QUESTION: In the popular media, Asian American men are often depicted as weak or emasculated and Asian American women as sex objects. In my experience, this translates into a weird, self-hating dynamic where AA men accuse AA women of selling out for dating white men and AA women dismiss AA men and/or feel like they all have a chip on their shoulder. Whether or not it's right, the reality is that "outmarriage" is increasingly common. Do you think Asian Americans should be encouraged to marry one another more? How can we heal this divide within the community?

SHERYL: It is a fact that outmarriage has become increasingly common among all groups, not just Asian Americans. I don't believe that anybody should be encouraged to marry one another. What does that imply, that it's better somehow? That it keeps the Asian American community unified? It's inaccurate to think that the mixing of races will heal racial injustices but nonmixing of races won't keep a community together either.

On the one hand you're talking about media representation and on the other outmarriage, and you just can't draw a direct correlation. Outmarriage is a fact of our times. This is not to say that media portrayals of Asians have served our community well. In my mind, media representations seem to affect most those people who are not involved or affiliated with the Asian American community because they foster certain stereotypes that have existed since Chinese immigrants began working on the railroad.

But if you believe that media representation is the cause of this divide, then what you need to focus on is the actual representation and how people may or may not decode them. I've always believed that communities of color need to create, maintain and foster their own media structures as one method of combating inaccurate and biased representations. I've also seen the community mobilize against negative media portrayals - the Abercombie & Fitch t-shirts, the Mr. Wong cartoon by Ice Box, and Wen Ho Lee. The problem is that there are not enough divergent images of Asian men and women and all we're left with is one or two that people seem to remember.

HELEN: Until we can really define ourselves we'll constantly be subject to interpretation by others - whether that's on a political, cultural, or artistic level. Certainly that's what the Asian American Writer's Workshop, NAATA and the film community does foster the creation of our own representation.

The complaint about who Asian women are marrying out - it's not about other men, it's about white men. That is the predominant issue. It gets a bit convoluted because the reverse - of Asian men with white women - is not on the table. Studies about out-marriage reveal that Asian men and women are outmarrying at about the same rate. So it's not just something that's happening with Asian women, but the discussion tends to be about Asian women who go with a white guy because of the power dynamics of the straight white male in society versus the Asian American male, and the continual efforts to demasculinize Asian men. That ignorant Details magazine piece is a recent example..

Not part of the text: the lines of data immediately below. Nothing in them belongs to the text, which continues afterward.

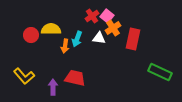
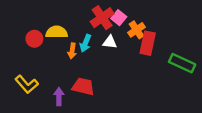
red cross: (92, 16) -> (102, 18), size x1.5
orange cross: (113, 28) -> (137, 30), moved
green rectangle: (160, 72) -> (182, 63), moved

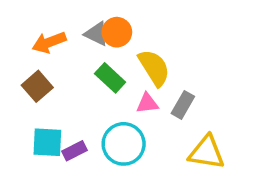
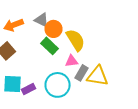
orange circle: (117, 32) -> (54, 29), moved
gray rectangle: (183, 105) -> (82, 73), moved
yellow triangle: (207, 152) -> (98, 76), moved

The other thing to know is that outmarriage isn't only with whites - there are a substantial number of outmarriages with other communities of color. Certainly in Southern California right now Asian-Latino marriages are very common. And then there are pan-Asian outmarriages. Most families don't look outmarriage just in terms of race, but also ethnicity. Whether it's Chinese marrying Indian, Southeast Asian marrying East Asian, or whatever - there are multiple combinations within the Asian American community itself. That is a growing phenomenon and I think it has a lot of implications for Asian American identity, too.

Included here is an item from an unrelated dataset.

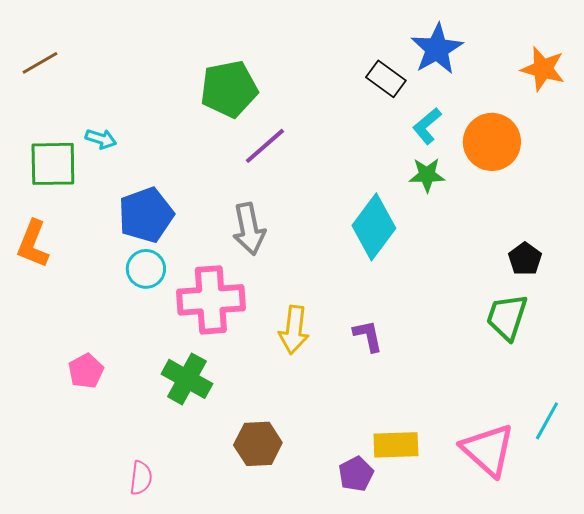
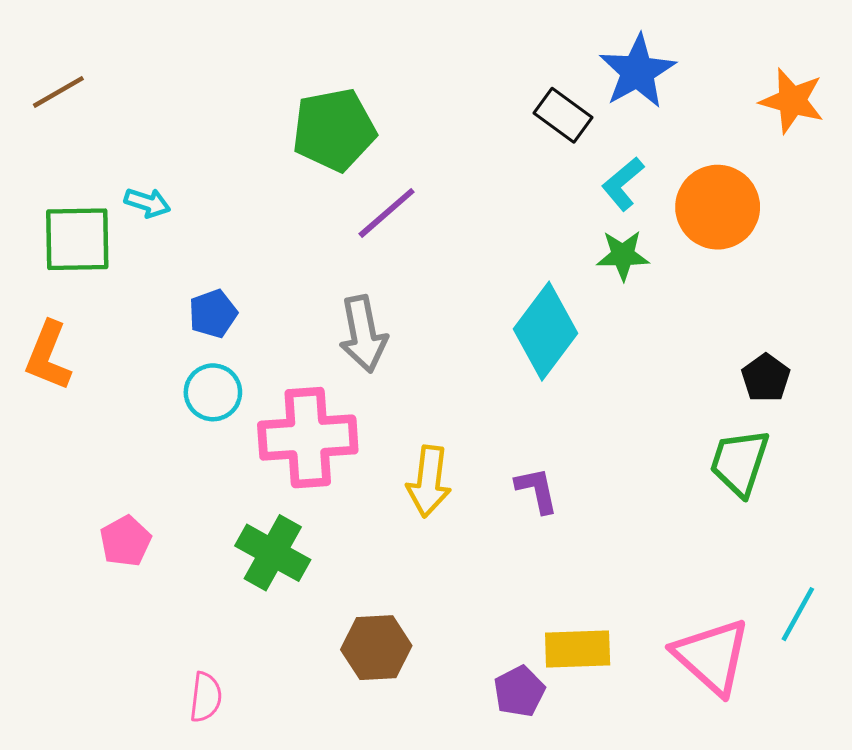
blue pentagon: (146, 215) -> (213, 314), size x0.6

QUANG: There are some funny assumptions in the question, and I think Helen has sort of complicated it. It's simplistic to think that outmarriage leads to self-hating men. I think that that's not true. I also think that the question itself, about encouraging Asian Americans marrying one another is just very scary. It's not sociology, and how would you encourage them to marry one another?

I also think we have to be careful about how much we blame media for things that happen. For me, the definition of self-empowerment is picturing yourself living your life at the center of your own narrative, and not being hemmed in by and reinforcing the kind of stereotypes that are embedded somewhere in this question.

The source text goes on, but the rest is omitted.